Manado, Barta1.com – PT PLN (Persero) Unit Induk Distribusi Sulawesi Utara, Sulawesi Tengah, dan Gorontalo (UID Suluttenggo) mengerahkan kekuatan penuh untuk menjaga kontinuitas aliran listrik. Sebanyak 1.657 personel disiagakan guna mengantisipasi gangguan teknis akibat faktor cuaca maupun beban jaringan selama periode Siaga Natal dan Tahun Baru.
Ribuan personel tersebut disebar di seluruh unit layanan untuk memastikan respons cepat jika terjadi kendala di lapangan. Selain sumber daya manusia, PLN juga menyiagakan alat pendukung seperti 24 unit genset, 16 unit Unit Gardu Bergerak (UGB), dan 2 unit Uninterruptible Power Supply (UPS) untuk objek vital.

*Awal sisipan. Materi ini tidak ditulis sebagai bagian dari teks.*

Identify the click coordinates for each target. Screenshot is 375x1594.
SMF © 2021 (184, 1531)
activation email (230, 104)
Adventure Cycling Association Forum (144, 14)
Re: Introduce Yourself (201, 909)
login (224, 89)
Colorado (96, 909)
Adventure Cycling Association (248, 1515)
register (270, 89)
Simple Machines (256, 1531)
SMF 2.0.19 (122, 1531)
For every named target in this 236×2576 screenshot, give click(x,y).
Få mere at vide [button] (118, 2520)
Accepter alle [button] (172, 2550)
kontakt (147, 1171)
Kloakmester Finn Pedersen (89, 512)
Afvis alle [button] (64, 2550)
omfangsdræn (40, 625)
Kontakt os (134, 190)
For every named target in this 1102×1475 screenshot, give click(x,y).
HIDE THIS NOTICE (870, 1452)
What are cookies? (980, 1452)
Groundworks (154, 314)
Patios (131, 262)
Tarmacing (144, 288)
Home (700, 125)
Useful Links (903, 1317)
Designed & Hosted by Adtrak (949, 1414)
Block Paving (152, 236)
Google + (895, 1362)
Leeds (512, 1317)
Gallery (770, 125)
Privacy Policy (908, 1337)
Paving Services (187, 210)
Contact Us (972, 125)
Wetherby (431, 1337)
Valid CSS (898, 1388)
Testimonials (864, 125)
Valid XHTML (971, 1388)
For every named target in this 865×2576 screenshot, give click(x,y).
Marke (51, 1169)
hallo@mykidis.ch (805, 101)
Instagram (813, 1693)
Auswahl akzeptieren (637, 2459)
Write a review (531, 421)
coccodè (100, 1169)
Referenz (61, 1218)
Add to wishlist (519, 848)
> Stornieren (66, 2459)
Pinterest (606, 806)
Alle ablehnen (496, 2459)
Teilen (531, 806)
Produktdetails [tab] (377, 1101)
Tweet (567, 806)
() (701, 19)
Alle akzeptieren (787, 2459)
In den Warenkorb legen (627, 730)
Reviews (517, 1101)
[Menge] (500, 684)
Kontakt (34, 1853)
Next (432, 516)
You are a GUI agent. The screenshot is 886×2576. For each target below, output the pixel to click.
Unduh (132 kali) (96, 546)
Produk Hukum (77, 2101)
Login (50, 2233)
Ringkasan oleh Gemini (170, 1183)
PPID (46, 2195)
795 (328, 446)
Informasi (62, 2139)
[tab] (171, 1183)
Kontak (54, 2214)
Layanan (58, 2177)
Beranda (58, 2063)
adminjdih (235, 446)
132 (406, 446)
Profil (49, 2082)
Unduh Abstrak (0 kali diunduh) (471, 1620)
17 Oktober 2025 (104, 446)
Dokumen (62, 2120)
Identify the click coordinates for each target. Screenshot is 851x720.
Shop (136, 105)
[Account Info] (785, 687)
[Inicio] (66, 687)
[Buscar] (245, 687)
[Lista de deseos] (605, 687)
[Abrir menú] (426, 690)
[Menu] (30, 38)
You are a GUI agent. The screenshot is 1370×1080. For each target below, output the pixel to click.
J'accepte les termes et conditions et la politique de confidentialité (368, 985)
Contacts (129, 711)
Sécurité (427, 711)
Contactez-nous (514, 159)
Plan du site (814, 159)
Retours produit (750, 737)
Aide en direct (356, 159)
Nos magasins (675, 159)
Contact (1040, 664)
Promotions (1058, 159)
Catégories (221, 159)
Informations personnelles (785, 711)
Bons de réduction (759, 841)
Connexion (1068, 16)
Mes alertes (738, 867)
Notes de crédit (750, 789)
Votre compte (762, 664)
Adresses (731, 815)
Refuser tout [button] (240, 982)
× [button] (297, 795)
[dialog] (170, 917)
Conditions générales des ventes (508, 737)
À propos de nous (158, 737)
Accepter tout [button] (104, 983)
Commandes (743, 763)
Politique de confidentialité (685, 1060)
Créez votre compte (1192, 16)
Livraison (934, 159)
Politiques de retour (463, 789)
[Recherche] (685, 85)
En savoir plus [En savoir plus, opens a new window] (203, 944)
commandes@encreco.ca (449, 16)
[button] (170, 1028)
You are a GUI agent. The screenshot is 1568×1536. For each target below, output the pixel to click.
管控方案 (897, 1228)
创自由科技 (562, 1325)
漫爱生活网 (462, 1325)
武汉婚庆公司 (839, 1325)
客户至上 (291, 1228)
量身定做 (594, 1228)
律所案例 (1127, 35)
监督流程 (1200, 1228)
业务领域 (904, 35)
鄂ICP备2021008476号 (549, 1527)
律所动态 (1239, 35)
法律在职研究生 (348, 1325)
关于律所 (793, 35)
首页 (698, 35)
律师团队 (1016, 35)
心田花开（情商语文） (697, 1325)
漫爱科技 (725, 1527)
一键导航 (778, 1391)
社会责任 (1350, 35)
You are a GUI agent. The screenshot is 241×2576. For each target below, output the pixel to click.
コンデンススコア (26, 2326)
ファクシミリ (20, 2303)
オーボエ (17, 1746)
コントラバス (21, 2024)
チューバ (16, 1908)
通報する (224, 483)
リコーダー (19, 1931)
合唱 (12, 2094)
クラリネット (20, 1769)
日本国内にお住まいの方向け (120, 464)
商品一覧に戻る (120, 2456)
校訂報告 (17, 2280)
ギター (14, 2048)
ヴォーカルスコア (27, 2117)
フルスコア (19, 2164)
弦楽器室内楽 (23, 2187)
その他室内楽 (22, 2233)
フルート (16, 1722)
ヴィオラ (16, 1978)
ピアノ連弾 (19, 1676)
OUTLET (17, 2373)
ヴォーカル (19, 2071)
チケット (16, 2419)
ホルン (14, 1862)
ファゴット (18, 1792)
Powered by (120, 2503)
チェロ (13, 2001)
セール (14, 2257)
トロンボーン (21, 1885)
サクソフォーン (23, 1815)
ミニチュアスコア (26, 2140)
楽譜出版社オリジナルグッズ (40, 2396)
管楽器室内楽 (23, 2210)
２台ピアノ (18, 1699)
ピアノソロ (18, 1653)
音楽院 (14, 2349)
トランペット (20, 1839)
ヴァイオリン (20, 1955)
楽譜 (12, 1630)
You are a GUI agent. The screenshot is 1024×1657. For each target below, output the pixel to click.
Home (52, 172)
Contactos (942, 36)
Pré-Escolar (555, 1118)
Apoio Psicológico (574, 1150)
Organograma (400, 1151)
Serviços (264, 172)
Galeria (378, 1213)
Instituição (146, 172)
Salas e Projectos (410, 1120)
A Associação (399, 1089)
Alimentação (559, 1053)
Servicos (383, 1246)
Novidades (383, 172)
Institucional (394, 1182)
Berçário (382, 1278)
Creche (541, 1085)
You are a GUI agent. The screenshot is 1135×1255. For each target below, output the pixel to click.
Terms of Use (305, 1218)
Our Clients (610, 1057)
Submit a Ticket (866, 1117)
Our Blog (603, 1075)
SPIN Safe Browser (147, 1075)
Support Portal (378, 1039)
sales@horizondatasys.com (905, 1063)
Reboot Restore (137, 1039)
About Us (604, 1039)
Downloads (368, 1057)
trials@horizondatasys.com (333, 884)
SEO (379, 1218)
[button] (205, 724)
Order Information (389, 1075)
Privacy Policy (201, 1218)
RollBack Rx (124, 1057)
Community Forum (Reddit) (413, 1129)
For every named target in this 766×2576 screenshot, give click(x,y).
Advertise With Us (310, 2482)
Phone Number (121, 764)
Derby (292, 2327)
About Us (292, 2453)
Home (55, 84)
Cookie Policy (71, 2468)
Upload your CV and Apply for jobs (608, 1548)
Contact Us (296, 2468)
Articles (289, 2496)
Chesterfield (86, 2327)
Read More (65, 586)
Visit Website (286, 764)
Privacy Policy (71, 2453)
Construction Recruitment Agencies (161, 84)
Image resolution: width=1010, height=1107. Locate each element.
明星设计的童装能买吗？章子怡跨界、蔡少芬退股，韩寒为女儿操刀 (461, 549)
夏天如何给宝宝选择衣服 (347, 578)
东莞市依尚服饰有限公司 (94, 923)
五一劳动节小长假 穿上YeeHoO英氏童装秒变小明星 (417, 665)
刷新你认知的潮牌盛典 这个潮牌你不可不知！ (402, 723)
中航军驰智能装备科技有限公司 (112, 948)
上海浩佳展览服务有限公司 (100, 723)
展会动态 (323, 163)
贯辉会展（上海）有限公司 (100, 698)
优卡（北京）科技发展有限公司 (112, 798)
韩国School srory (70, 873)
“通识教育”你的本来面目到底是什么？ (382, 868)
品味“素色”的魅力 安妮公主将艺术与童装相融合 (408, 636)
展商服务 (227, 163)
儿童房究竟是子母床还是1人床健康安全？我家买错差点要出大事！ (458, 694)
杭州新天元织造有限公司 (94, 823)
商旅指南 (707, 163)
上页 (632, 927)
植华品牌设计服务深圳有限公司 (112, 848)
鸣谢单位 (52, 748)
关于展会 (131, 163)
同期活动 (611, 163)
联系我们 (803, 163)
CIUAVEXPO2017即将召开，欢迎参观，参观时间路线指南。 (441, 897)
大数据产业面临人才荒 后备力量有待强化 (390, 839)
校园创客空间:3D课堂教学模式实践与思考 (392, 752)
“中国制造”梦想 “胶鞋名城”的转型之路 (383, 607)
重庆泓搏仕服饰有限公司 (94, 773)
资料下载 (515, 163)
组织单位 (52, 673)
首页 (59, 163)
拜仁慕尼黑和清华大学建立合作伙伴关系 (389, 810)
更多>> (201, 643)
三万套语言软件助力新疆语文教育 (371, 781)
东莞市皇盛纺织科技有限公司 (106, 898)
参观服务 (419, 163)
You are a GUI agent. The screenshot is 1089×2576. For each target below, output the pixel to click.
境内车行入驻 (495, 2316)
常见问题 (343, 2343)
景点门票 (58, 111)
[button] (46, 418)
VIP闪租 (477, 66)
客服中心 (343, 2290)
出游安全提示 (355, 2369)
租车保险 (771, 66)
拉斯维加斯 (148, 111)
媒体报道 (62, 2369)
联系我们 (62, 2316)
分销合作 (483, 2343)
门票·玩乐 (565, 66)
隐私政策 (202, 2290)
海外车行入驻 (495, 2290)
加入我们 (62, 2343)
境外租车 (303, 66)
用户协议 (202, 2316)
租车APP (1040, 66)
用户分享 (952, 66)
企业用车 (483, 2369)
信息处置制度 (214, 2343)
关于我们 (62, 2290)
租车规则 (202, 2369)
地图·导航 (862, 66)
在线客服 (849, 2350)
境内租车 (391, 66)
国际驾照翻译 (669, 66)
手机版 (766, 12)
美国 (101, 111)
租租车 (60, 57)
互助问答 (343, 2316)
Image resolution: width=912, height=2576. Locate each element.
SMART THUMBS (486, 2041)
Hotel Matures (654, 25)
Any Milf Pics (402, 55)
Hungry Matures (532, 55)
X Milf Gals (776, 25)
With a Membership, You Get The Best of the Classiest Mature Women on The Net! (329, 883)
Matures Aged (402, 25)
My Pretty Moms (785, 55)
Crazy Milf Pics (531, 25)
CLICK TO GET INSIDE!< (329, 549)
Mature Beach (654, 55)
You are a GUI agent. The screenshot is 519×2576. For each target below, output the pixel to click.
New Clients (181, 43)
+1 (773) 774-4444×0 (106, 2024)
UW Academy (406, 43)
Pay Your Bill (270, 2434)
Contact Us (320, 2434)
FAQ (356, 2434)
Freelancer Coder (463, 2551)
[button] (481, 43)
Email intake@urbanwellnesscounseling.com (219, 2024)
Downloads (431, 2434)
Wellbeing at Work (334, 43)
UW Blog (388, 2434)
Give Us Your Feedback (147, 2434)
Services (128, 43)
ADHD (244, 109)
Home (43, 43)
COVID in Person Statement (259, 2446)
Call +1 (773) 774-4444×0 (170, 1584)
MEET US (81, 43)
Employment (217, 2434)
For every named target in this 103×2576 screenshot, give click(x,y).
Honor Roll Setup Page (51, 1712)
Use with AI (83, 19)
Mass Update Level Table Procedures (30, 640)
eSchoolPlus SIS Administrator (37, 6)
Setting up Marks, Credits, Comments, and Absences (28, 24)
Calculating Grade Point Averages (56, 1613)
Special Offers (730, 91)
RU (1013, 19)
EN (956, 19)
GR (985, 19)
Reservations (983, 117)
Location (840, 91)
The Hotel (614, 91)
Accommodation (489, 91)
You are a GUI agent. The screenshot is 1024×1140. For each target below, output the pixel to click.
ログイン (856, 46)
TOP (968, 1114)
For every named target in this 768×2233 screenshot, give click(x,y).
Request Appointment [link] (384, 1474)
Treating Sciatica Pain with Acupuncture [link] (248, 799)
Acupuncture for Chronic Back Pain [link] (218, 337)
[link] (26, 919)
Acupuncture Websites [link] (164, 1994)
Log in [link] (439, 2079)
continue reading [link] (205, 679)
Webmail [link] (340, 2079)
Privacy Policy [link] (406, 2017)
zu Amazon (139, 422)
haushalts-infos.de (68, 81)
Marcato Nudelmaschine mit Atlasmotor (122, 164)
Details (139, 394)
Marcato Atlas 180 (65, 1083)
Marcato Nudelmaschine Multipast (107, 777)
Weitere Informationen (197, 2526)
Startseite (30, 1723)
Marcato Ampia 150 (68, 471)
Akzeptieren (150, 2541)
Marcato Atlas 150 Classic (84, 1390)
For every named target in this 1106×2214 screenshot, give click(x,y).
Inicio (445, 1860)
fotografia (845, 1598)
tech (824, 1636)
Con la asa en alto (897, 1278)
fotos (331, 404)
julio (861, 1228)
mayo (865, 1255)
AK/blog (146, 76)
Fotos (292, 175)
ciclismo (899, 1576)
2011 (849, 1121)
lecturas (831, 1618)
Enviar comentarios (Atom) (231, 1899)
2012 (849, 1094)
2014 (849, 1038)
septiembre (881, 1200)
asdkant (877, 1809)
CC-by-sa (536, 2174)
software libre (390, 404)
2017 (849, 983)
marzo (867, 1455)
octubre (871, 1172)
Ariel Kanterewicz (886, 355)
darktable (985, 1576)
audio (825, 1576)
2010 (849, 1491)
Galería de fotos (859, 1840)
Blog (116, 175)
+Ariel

General Manager PLN UID Suluttenggo, Usman Bangun, menegaskan seluruh tim telah dibekali dengan strategi mitigasi yang matang. Strategi ini mencakup penempatan posko siaga di titik-titik rawan gangguan dan pusat keramaian masyarakat.
“Seluruh personel dan peralatan tersebut ditempatkan pada 31 lokasi posko siaga yang dilengkapi dengan kendaraan operasional guna memastikan respons cepat apabila terjadi gangguan,” tegas Usman Bangun dalam keterangan resminya.
Salah satu inovasi yang diterapkan dalam masa siaga tahun ini adalah penggunaan pemetaan risiko berbasis geospasial. Sistem ini memungkinkan PLN memetakan area yang rawan terdampak cuaca ekstrem serta kondisi geografis yang sulit secara lebih akurat dan terukur.
Selain mengamankan pasokan rumah tangga dan tempat ibadah, PLN juga memastikan keandalan infrastruktur kendaraan listrik. Saat ini, telah tersedia 32 unit Stasiun Pengisian Kendaraan Listrik Umum (SPKLU) di Sulawesi Utara yang siap melayani kebutuhan mobilitas masyarakat selama libur Nataru.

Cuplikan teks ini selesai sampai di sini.